Make an exact copy of all the records, one that contains none of the pictures.

**Records for processing:**

--------

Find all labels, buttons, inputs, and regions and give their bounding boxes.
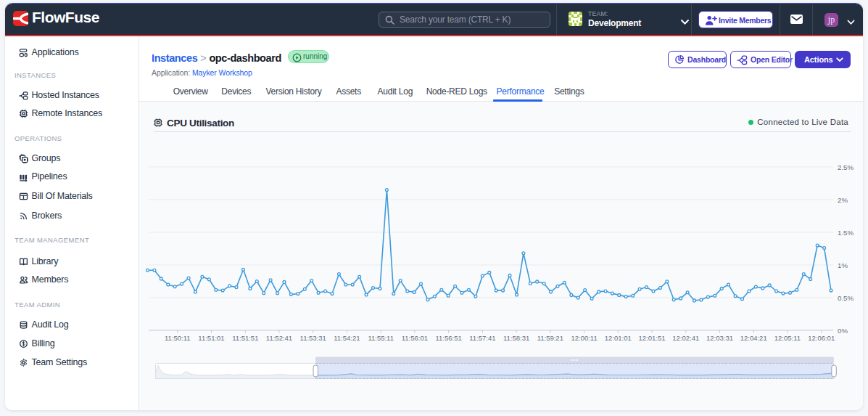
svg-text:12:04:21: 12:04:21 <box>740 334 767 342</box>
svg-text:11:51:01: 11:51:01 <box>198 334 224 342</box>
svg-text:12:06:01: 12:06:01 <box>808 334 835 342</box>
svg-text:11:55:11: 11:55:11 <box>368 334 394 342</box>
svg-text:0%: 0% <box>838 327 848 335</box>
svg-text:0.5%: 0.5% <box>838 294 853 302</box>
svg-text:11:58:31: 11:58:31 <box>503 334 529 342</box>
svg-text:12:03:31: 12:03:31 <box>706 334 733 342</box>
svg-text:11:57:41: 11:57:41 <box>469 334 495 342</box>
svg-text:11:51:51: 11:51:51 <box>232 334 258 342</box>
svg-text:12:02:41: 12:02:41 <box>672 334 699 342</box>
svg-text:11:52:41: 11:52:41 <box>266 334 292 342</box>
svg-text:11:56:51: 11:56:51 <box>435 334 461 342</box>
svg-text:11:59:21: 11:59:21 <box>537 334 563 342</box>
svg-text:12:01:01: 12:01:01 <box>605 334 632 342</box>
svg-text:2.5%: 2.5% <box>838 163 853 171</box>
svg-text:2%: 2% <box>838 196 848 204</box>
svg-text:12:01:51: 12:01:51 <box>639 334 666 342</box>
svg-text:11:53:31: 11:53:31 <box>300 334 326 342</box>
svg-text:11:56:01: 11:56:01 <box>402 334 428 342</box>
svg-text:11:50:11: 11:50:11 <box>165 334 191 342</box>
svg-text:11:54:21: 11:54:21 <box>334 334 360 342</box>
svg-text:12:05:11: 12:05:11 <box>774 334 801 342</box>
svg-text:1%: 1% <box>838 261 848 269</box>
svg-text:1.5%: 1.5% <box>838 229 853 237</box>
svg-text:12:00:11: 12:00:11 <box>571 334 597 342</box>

--------

**Exercise answer:**
Find all labels, buttons, inputs, and regions and give their bounding boxes.
svg-text:12:04:21: 12:04:21 <box>740 334 767 342</box>
svg-text:11:51:01: 11:51:01 <box>198 334 224 342</box>
svg-text:12:06:01: 12:06:01 <box>808 334 835 342</box>
svg-text:11:55:11: 11:55:11 <box>368 334 394 342</box>
svg-text:0%: 0% <box>838 327 848 335</box>
svg-text:0.5%: 0.5% <box>838 294 853 302</box>
svg-text:11:58:31: 11:58:31 <box>503 334 529 342</box>
svg-text:12:03:31: 12:03:31 <box>706 334 733 342</box>
svg-text:11:57:41: 11:57:41 <box>469 334 495 342</box>
svg-text:11:51:51: 11:51:51 <box>232 334 258 342</box>
svg-text:12:02:41: 12:02:41 <box>672 334 699 342</box>
svg-text:11:52:41: 11:52:41 <box>266 334 292 342</box>
svg-text:11:56:51: 11:56:51 <box>435 334 461 342</box>
svg-text:11:59:21: 11:59:21 <box>537 334 563 342</box>
svg-text:12:01:01: 12:01:01 <box>605 334 632 342</box>
svg-text:2.5%: 2.5% <box>838 163 853 171</box>
svg-text:2%: 2% <box>838 196 848 204</box>
svg-text:12:01:51: 12:01:51 <box>639 334 666 342</box>
svg-text:11:53:31: 11:53:31 <box>300 334 326 342</box>
svg-text:11:56:01: 11:56:01 <box>402 334 428 342</box>
svg-text:11:50:11: 11:50:11 <box>165 334 191 342</box>
svg-text:11:54:21: 11:54:21 <box>334 334 360 342</box>
svg-text:12:05:11: 12:05:11 <box>774 334 801 342</box>
svg-text:1%: 1% <box>838 261 848 269</box>
svg-text:1.5%: 1.5% <box>838 229 853 237</box>
svg-text:12:00:11: 12:00:11 <box>571 334 597 342</box>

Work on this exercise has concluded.